Feelings of Discouragement and Inadquacy
My life, until I reached about age 30, was quite normal. In school, I had been an honors student. After graduation, I served in the Air Force and was highly decorated after surviving many combat missions. Soon after college graduation, I was recalled by the Air Force to serve in the Korean War.
After my discharge, I was employed by a large CPA firm. For whatever reason, I never achieved partnership and thus my salary was never adequate. Also, at this time, my children developed very serious and very expensive medical problems.
I sought employment elsewhere with no success. My life was in a tailspin and I felt totally inadequate to cope, also angry at my situation, frustrated and depressed.

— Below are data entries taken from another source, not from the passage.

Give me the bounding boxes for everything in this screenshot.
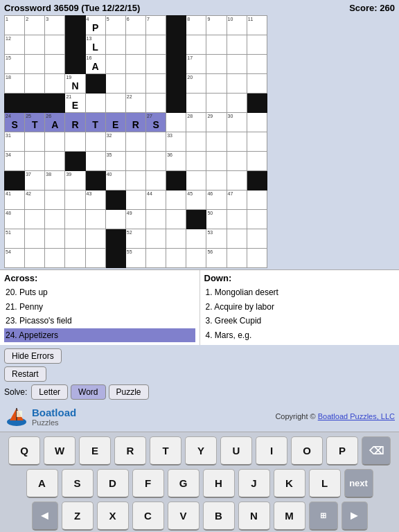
grid-cell[interactable]: 25T — [25, 113, 45, 132]
grid-cell[interactable] — [166, 113, 186, 132]
grid-cell[interactable]: 6 — [125, 16, 145, 35]
key-t[interactable]: T — [150, 436, 181, 466]
key-i[interactable]: I — [256, 436, 287, 466]
grid-cell[interactable]: 37 — [25, 171, 45, 190]
grid-cell[interactable]: 4P — [85, 16, 105, 35]
grid-cell[interactable] — [247, 190, 267, 210]
grid-cell[interactable] — [25, 74, 45, 94]
down-clue-2[interactable]: 2. Acquire by labor — [204, 300, 396, 314]
grid-cell[interactable]: 52 — [125, 229, 145, 249]
grid-cell[interactable]: 5 — [105, 16, 125, 35]
grid-cell[interactable]: 7 — [145, 16, 166, 35]
key-z[interactable]: Z — [62, 502, 94, 531]
grid-cell[interactable] — [105, 35, 125, 55]
grid-cell[interactable] — [166, 190, 186, 210]
key-h[interactable]: H — [203, 469, 235, 498]
grid-cell[interactable]: 32 — [105, 132, 125, 152]
key-c[interactable]: C — [132, 502, 164, 531]
grid-cell[interactable] — [206, 35, 227, 55]
key-o[interactable]: O — [291, 436, 323, 466]
grid-cell[interactable]: 15 — [5, 55, 25, 74]
grid-cell[interactable] — [145, 229, 166, 249]
grid-cell[interactable] — [166, 16, 186, 35]
grid-cell[interactable] — [45, 35, 65, 55]
more-key[interactable]: ⊞ — [309, 502, 338, 531]
grid-cell[interactable] — [25, 94, 45, 113]
grid-cell[interactable] — [166, 171, 186, 190]
grid-cell[interactable] — [227, 210, 247, 229]
crossword-grid[interactable]: 1234P5678910111213L1516A171819N2021E2224… — [4, 15, 267, 268]
grid-cell[interactable] — [247, 229, 267, 249]
grid-cell[interactable] — [247, 94, 267, 113]
grid-cell[interactable]: 12 — [5, 35, 25, 55]
grid-cell[interactable] — [247, 35, 267, 55]
grid-cell[interactable] — [166, 94, 186, 113]
grid-cell[interactable] — [65, 132, 85, 152]
grid-cell[interactable] — [85, 74, 105, 94]
solve-puzzle-button[interactable]: Puzzle — [109, 384, 149, 400]
key-f[interactable]: F — [132, 469, 164, 498]
grid-cell[interactable] — [25, 55, 45, 74]
grid-cell[interactable]: 2 — [25, 16, 45, 35]
grid-cell[interactable]: R — [125, 113, 145, 132]
grid-cell[interactable]: 48 — [5, 210, 25, 229]
key-p[interactable]: P — [326, 436, 358, 466]
grid-cell[interactable]: 26A — [45, 113, 65, 132]
grid-cell[interactable]: 21E — [65, 94, 85, 113]
grid-cell[interactable] — [85, 210, 105, 229]
grid-cell[interactable] — [227, 55, 247, 74]
grid-cell[interactable]: 51 — [5, 229, 25, 249]
grid-cell[interactable] — [206, 55, 227, 74]
grid-cell[interactable] — [227, 229, 247, 249]
grid-cell[interactable] — [25, 35, 45, 55]
next-key[interactable]: next — [344, 469, 373, 498]
grid-cell[interactable] — [5, 94, 25, 113]
grid-cell[interactable] — [25, 152, 45, 171]
grid-cell[interactable] — [206, 74, 227, 94]
grid-cell[interactable]: 8 — [186, 16, 206, 35]
grid-cell[interactable] — [145, 94, 166, 113]
grid-cell[interactable]: 10 — [227, 16, 247, 35]
grid-cell[interactable] — [25, 210, 45, 229]
grid-cell[interactable] — [247, 249, 267, 268]
grid-cell[interactable] — [45, 132, 65, 152]
grid-cell[interactable] — [247, 113, 267, 132]
grid-cell[interactable] — [45, 229, 65, 249]
grid-cell[interactable] — [247, 171, 267, 190]
grid-cell[interactable] — [166, 55, 186, 74]
grid-cell[interactable] — [247, 210, 267, 229]
grid-cell[interactable] — [186, 132, 206, 152]
grid-cell[interactable] — [105, 210, 125, 229]
grid-cell[interactable] — [105, 55, 125, 74]
grid-cell[interactable] — [145, 171, 166, 190]
grid-cell[interactable] — [166, 229, 186, 249]
grid-cell[interactable] — [166, 35, 186, 55]
grid-cell[interactable]: 50 — [206, 210, 227, 229]
grid-cell[interactable]: 16A — [85, 55, 105, 74]
key-y[interactable]: Y — [185, 436, 217, 466]
grid-cell[interactable] — [206, 94, 227, 113]
grid-cell[interactable]: 1 — [5, 16, 25, 35]
grid-cell[interactable]: 27S — [145, 113, 166, 132]
grid-cell[interactable] — [65, 152, 85, 171]
key-a[interactable]: A — [26, 469, 58, 498]
grid-cell[interactable] — [5, 171, 25, 190]
key-g[interactable]: G — [168, 469, 200, 498]
grid-cell[interactable]: R — [65, 113, 85, 132]
grid-cell[interactable] — [206, 152, 227, 171]
grid-cell[interactable] — [125, 190, 145, 210]
grid-cell[interactable] — [186, 249, 206, 268]
key-v[interactable]: V — [168, 502, 200, 531]
solve-word-button[interactable]: Word — [71, 384, 105, 400]
grid-cell[interactable]: 13L — [85, 35, 105, 55]
hide-errors-button[interactable]: Hide Errors — [4, 348, 62, 364]
grid-cell[interactable]: T — [85, 113, 105, 132]
grid-cell[interactable] — [105, 229, 125, 249]
grid-cell[interactable] — [227, 94, 247, 113]
grid-cell[interactable]: 3 — [45, 16, 65, 35]
key-l[interactable]: L — [309, 469, 341, 498]
grid-cell[interactable]: 33 — [166, 132, 186, 152]
grid-cell[interactable]: 38 — [45, 171, 65, 190]
grid-cell[interactable] — [25, 229, 45, 249]
grid-cell[interactable]: 19N — [65, 74, 85, 94]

I sought help from a number of sources such as pastoral counseling and even professional help, but never received any sustained relief. Maybe I was too impatient and didn’t give them sufficient time. About this time, I heard about Recovery and was willing to try anything. To be honest, the first meeting I went to did not impress me very much. But I did go back to a meeting at the Clubhouse, which was very well conducted by a trained leader.
Recovery taught me that my discouragement and feelings of inadequacy were just forms of temper, fearful temper that were blinding me to the many choices I had and preventing me from being able to solve my problems.
With the help I received from the Recovery program, I was able to change my way of thinking. This gave me the courage to go to work for myself and achieve some measure of success in almost all areas of my life. Recovery was my lifeline to experiencing a normal life, both professionally and personally.
Fear of Harming Myself or Others
When I came into Recovery, my main symptoms were fatigue, sleeplessness, and depression. What bothered me most was the fear I had of harming myself or others. Every minister I consulted about this told me I had no reason to feel guilty just because I had these thoughts and that the only sin would be to act on the thoughts.
After I joined Recovery, the older members told me that we are not responsible for what thoughts come to us, we are responsible for what we do with the thought. If we hang onto the thoughts we are sabotaging our health. If we spot the thought and change it to a secure thought, the thoughts lose their power and in general, our thoughts will eventually be those which give us calm, peace, and joy.
I know now that I have the power to treat these insecure thoughts like any other nervous symptom. They are distressing but not dangerous, and if I put no importance on them they will soon leave.
Continuing to practice the rules and tools I have learned at Recovery has allowed me to enjoy a life filled with secure thoughts instead of near constant fear and insecurity.